As a postdoctoral fellow in Dr. Peter Jackson’s lab in Genentech, I started utilizing an unbiased proteomic approach to build networks of proteins important in ciliary signaling. My initial studies involved studying the role of the tubby family proteins, a family of poorly understood proteins important in neural development and obesity. While generating the tubby family interactome, we discovered that the tubby-like protein, Tulp3 binds to a conserved ciliary complex, called the intraflagellar transport complex A (IFT-A). The primary cilium is required for Sonic hedgehog (Shh) signaling in vertebrates.

In contrast to mutants affecting ciliary assembly, mutations in the IFT-A complex paradoxically cause increased Shh signaling. Similar to the IFT-A mutants, mutations in Tulp3, also exhibit increased Shh signaling in the neural tube.

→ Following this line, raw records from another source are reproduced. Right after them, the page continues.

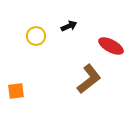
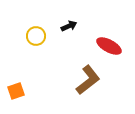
red ellipse: moved 2 px left
brown L-shape: moved 1 px left, 1 px down
orange square: rotated 12 degrees counterclockwise
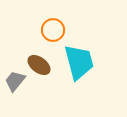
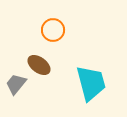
cyan trapezoid: moved 12 px right, 21 px down
gray trapezoid: moved 1 px right, 3 px down
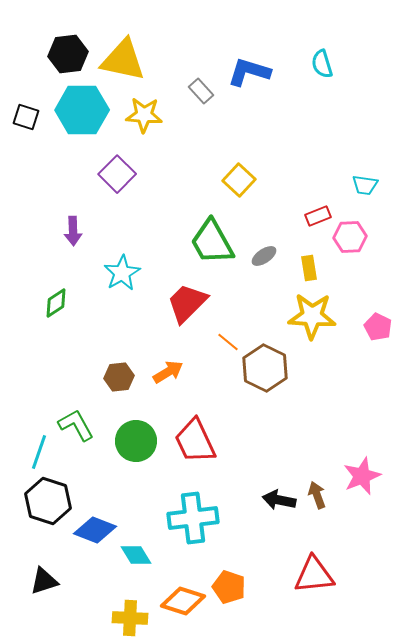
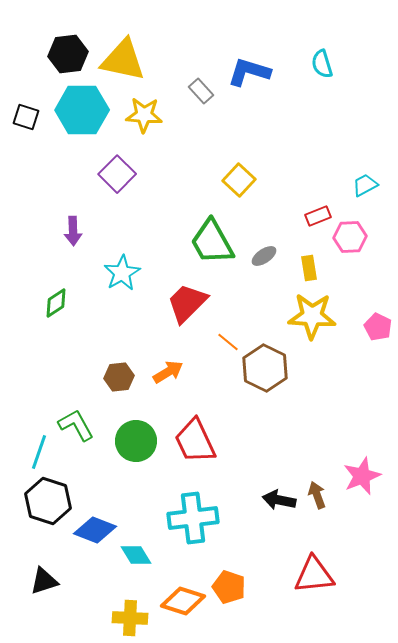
cyan trapezoid at (365, 185): rotated 144 degrees clockwise
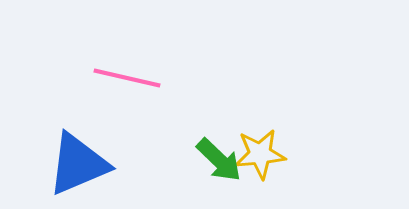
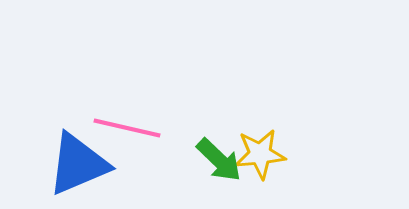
pink line: moved 50 px down
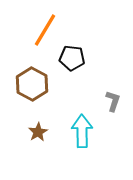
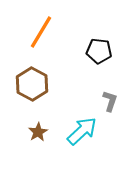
orange line: moved 4 px left, 2 px down
black pentagon: moved 27 px right, 7 px up
gray L-shape: moved 3 px left
cyan arrow: rotated 48 degrees clockwise
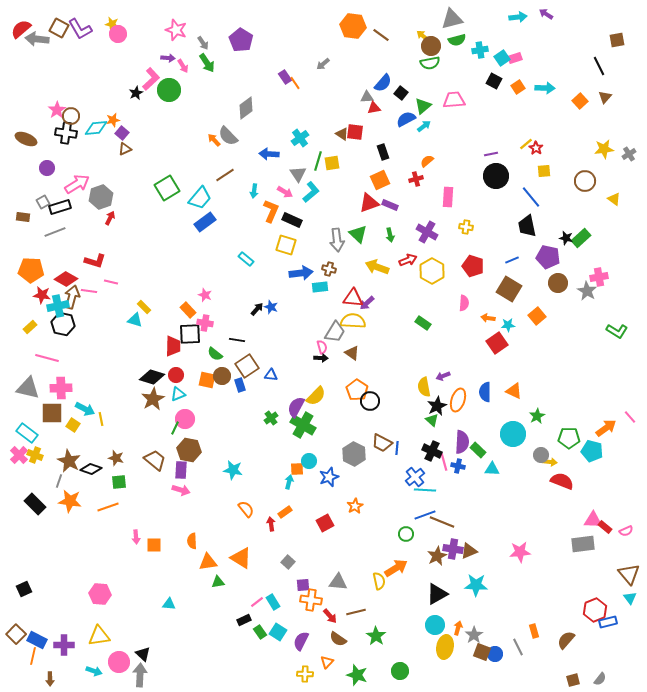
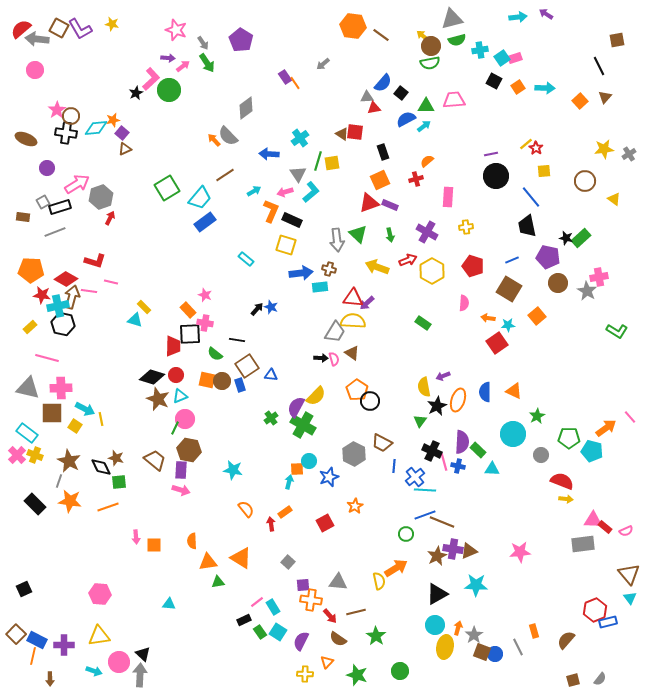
pink circle at (118, 34): moved 83 px left, 36 px down
pink arrow at (183, 66): rotated 96 degrees counterclockwise
green triangle at (423, 106): moved 3 px right; rotated 42 degrees clockwise
cyan arrow at (254, 191): rotated 128 degrees counterclockwise
pink arrow at (285, 192): rotated 133 degrees clockwise
yellow cross at (466, 227): rotated 16 degrees counterclockwise
pink semicircle at (322, 347): moved 12 px right, 12 px down
brown circle at (222, 376): moved 5 px down
cyan triangle at (178, 394): moved 2 px right, 2 px down
brown star at (153, 399): moved 5 px right; rotated 20 degrees counterclockwise
green triangle at (432, 420): moved 12 px left, 1 px down; rotated 24 degrees clockwise
yellow square at (73, 425): moved 2 px right, 1 px down
blue line at (397, 448): moved 3 px left, 18 px down
pink cross at (19, 455): moved 2 px left
yellow arrow at (550, 462): moved 16 px right, 37 px down
black diamond at (91, 469): moved 10 px right, 2 px up; rotated 45 degrees clockwise
cyan rectangle at (273, 602): moved 5 px down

Our studies on the Tulp3-IFT-A interaction suggested that in addition to its known role in retrograde transport, the core IFT-A sub-complex has a preciliary role in recruiting Tulp3 to the cilia. Tulp3 in turn promotes trafficking of certain rhodopsin family GPCRs to the cilia.

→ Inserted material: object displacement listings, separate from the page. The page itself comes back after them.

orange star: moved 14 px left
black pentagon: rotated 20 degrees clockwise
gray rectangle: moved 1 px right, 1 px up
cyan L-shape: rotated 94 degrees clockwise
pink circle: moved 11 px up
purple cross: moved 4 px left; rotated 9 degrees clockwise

Furthermore, using a candidate approach for ciliary GPCRs expressed early during development, we identified an IFT-A regulated ciliary GPCR, Gpr161,  in repression of Shh signaling. The cAMP-activated protein kinase A (PKA) is pivotal in repressing Shh signaling by the processing of Gli transcription factors into the Gli repressors. However, more than a decade after this was first described, the cAMP regulating pathways that mediate this activation of PKA remain unknown. Interestingly, the processing of Gli3 repressor is blocked in Gpr161 knockout, and constitutive activity of this receptor results in increased cAMP levels. This suggests that this Tulp3/IFT-A regulated receptor could regulate PKA-mediated processing of Gli3 repressor via cAMP signaling. We have thus discovered a fundamentally new IFT-A/Tulp3-mediated trafficking and signaling pathway for a GPCR in the basal repression machinery of Shh signaling.

Eye on the Future

Future research in my own laboratory would utilize integrative approaches to dissect the role of this novel repression mechanism in Shh signaling, both in cellular and organismal contexts. Besides, we will utilize a variety of strategies for testing the function of Gpr161 in establishment of the spatiotemporal basal cAMP gradient in Shh signaling.

We would also target this pathway for therapeutic intervention in Shh-dependent tumors, and for bypassing tumor resistance to available drugs. Our studies would thus address the fundamental role of the primary cilium as a regulatable platform in the Shh pathway during tissue homeostasis and disease.